I met Autumn, the 10-year-old daughter of my son’s Siksika girlfriend. I was 58. We eyed each other cautiously at first, grew to like each other, and soon began the adventure of building a history as friends.
On a long hike to a mountaintop, we trudged side-by-side in a group of six. I topped the peak in last place, a few meters behind her, but she felt proud, having begun the trek with considerable trepidation. I felt proud of her; much of our conversation involved me convincing her that a girl of nine could master a mountain.
One day, walking with Linda and my son Lewis, Autumn and I began to joke about some music coming from the door of a café. So we danced on the sidewalk, she and I, a clomping, arm-swinging, ludicrous sort of dance, but oh we danced!
I say I love you to a motley bunch of hims and hers, old and young—Christian, Hindu, atheist, Muslim—accountant, professor, carpenter, ex-student, pastor, computer techie, nurse, office administrator, . . . . I count every one as gift.

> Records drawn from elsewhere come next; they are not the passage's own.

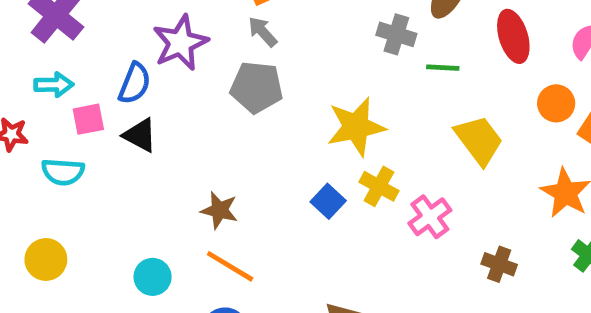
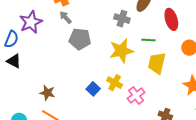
green line: (443, 68) -> (148, 40), moved
gray pentagon: (257, 87) -> (80, 39), moved
yellow star: (356, 127) -> (121, 51), moved
yellow trapezoid: (479, 140) -> (157, 63), turned -130

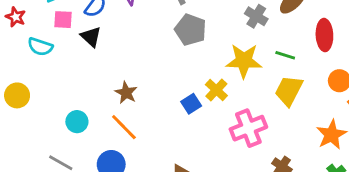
yellow cross: (115, 83) -> (216, 90), moved
pink cross: (136, 95) -> (248, 128), size x1.4

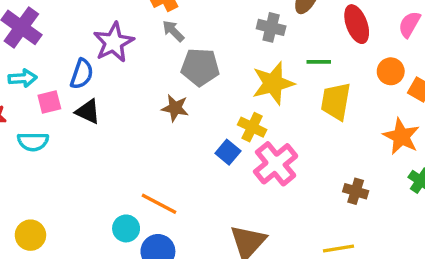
brown star: (126, 93) -> (175, 108), moved
yellow circle: (17, 95) -> (30, 235), moved
cyan circle: (77, 122) -> (126, 228), moved
pink cross: (248, 128) -> (276, 164), moved

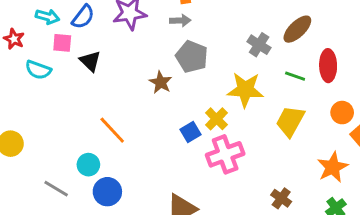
gray arrow: (173, 31) -> (180, 21), turned 114
green line: (319, 62) -> (295, 76), moved
blue semicircle: (82, 74) -> (83, 17), moved
orange line: (159, 204) -> (112, 130), moved

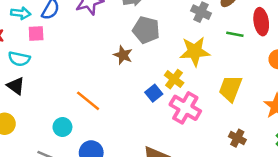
black triangle: (90, 61) -> (16, 86), moved
yellow trapezoid: (290, 121) -> (230, 88), moved
pink cross: (225, 154) -> (185, 108), turned -32
cyan circle: (88, 165) -> (62, 127), moved

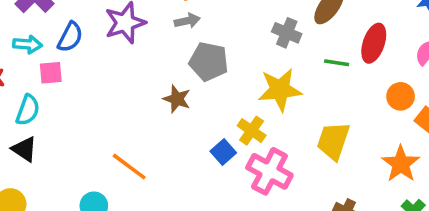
red ellipse: (261, 22) -> (374, 43), turned 30
cyan semicircle: (19, 59) -> (28, 110), turned -80

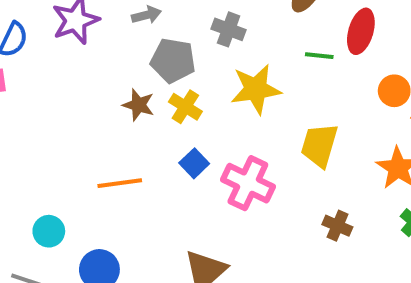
gray cross: (287, 33) -> (229, 29), moved
yellow cross: (252, 131) -> (185, 107), moved
orange line: (129, 167) -> (120, 183), moved, turned -42

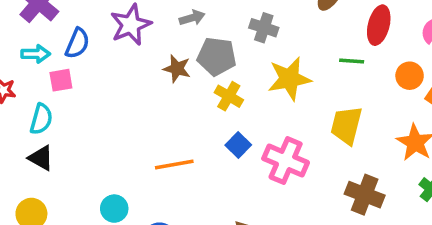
green line: (319, 56) -> (352, 61), moved
brown star: (138, 105) -> (177, 69), moved
brown cross: (337, 226) -> (365, 195), size x1.5

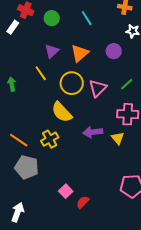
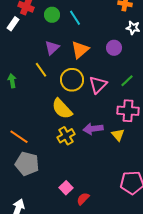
cyan line: (87, 18) -> (75, 18), moved
yellow cross: (50, 139) -> (66, 136), moved

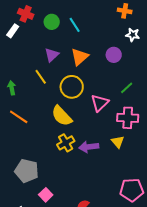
pink triangle: (98, 85) -> (100, 103), moved
purple arrow: (93, 129) -> (89, 147), moved
orange line: (19, 137) -> (19, 117), moved
pink square: (66, 188) -> (46, 195), moved

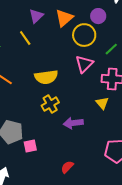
yellow circle: (72, 87) -> (84, 35), moved
yellow semicircle: (62, 116) -> (46, 77), turned -55
purple arrow: (89, 147) -> (73, 123), moved
pink square: (46, 195) -> (30, 146), moved, turned 32

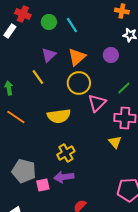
yellow circle: (84, 35) -> (79, 83), moved
yellow cross: (50, 104) -> (66, 153), moved
purple arrow: (73, 123) -> (64, 177), moved

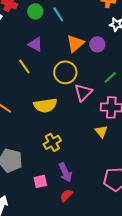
purple triangle: (49, 55) -> (35, 44), turned -49
orange triangle: (77, 57) -> (75, 43), moved
purple arrow: (64, 177) -> (65, 172), moved, turned -108
pink square: (43, 185) -> (40, 181), moved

I read friendship literature, almost always with disappointment. Efforts to classify friendships by type, for instance, strike me as futile. In any case, I do not understand the value of asking, “Hmm, what ‘type’ of friendship do Ahmed and I have?” When a friendship goes awry, I do not find it helpful to divide and classify, applying labels to the was, is, and will be. I love what Maya Angelou says, “We are more alike, my friend, than unalike,” and yet individual complexities give every human a uniqueness that, likewise, makes every friendship unique. It has never occurred to me that I should ask, “Hmm, what ‘type’ of human is Roshni?”
How many human beings exist? How many possible friendships, mathematically speaking, could form? Let friendship proliferate unabated, exponentially, with a wild diversity (I am tempted to say ‘promiscuity’) of age, gender, color, culture, religion, forever!
Well, true, we can only sustain a very limited number of friendships in a lifetime. Our finiteness in time and space limits our capacity for acting upon our love. But perhaps not. I recall a story I have told before: I met a man on an airplane, a year before I married. As he left to board another flight, he said of his 50-year marriage, “My wife died a few months ago. Cherish your wife; it does not last long enough.” I never met him again; I think of him as a friend. Friendship never lasts long enough.
I insist upon this: friendship is the foundational human relationship. For Christians, God is friend; and a human, Abraham, for instance, can be a friend of God’s. Every other relationship we have, with God or each other, has definition and purpose—role, costume, and script. Friendship needs none of those. Conversely, I cannot imagine marriage or child-rearing without friendship at the core. My wife is my best friend, and I know our life together would be profoundly diminished, if that were not so.
To romance belongs the naked body, but it wears the cultural, social garments of marriage. To romance and friendship alike belongs the naked heart.